Coarse Mashed Potatoes with Sour Cream and Herbs

by Editorial Staff

Summary

Prep Time 5 mins
Cook Time 30 mins
Total Time 35 mins
Course Side Dish
Cuisine European
Servings (Default: 2)

Ingredients

  • 8 medium potato (s), floury or waxy
  • 0.5 ½ cup sour cream
  • 1 handful herbs, frozen or fresh
  • 2 pinch (s) salt, coarse
  • 2 teaspoons nutmeg, ground
Coarse Mashed Potatoes with Sour Cream and Herbs
Coarse Mashed Potatoes with Sour Cream and Herbs

Instructions

  1. Peel the potatoes and cut into thin slices, this will cook them faster. Remove any eyes, wash them and cook them with about 1 tablespoon of salt for about 20 - 30 minutes, depending on the altitude and the type of potato.
  2. If you like, you can also cook 2 stalks of rosemary. This is best done in a spiced egg or a sealed tea filter so that the rosemary needles do not remain in the puree later.
  3. When the potatoes are cooked, drain and allow to evaporate.
  4. Now mash so that small, coarse pieces of potato remain in the mixture and season with salt and nutmeg.
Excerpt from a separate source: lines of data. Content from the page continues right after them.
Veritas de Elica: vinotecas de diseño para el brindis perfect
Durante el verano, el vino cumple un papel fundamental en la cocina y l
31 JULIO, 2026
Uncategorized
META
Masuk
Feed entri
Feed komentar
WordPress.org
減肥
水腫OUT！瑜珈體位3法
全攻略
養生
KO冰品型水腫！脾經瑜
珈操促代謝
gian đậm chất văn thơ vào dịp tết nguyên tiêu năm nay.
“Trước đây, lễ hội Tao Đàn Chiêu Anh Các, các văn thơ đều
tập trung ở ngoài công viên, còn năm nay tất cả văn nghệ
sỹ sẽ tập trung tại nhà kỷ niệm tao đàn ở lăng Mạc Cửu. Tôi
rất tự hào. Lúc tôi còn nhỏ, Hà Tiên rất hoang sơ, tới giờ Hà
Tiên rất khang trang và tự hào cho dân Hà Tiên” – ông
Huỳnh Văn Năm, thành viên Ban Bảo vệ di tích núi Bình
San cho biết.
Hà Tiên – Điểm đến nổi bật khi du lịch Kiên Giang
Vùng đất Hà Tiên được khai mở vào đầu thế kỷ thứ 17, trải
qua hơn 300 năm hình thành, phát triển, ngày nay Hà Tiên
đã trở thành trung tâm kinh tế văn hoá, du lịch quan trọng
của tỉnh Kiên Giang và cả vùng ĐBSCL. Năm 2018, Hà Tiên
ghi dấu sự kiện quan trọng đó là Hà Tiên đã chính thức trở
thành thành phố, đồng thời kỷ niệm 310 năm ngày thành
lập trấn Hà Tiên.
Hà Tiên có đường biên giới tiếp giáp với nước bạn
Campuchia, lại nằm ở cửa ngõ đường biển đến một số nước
Then stir in half a cup of sour cream by hand without applying pressure, so that the potato pieces are retained.
  5. Add the herbs while stirring without pressure. I actually always use whatever is growing, e.g., parsley, dill or sorrel. In the winter months an 8-herb mixture from the discounter.
  6. If you like it with a Mediterranean touch, you can add chopped garlic and, using olive oil, briefly browned garlic to the puree. But be careful, 2 chopped toes are enough.
  7. Goes well with fish, meatballs, bratwurst and bottled beer.
  8. I often make Danish cucumber salad with it. The aromas of the potatoes with the herbs complement each other wonderfully with the salad.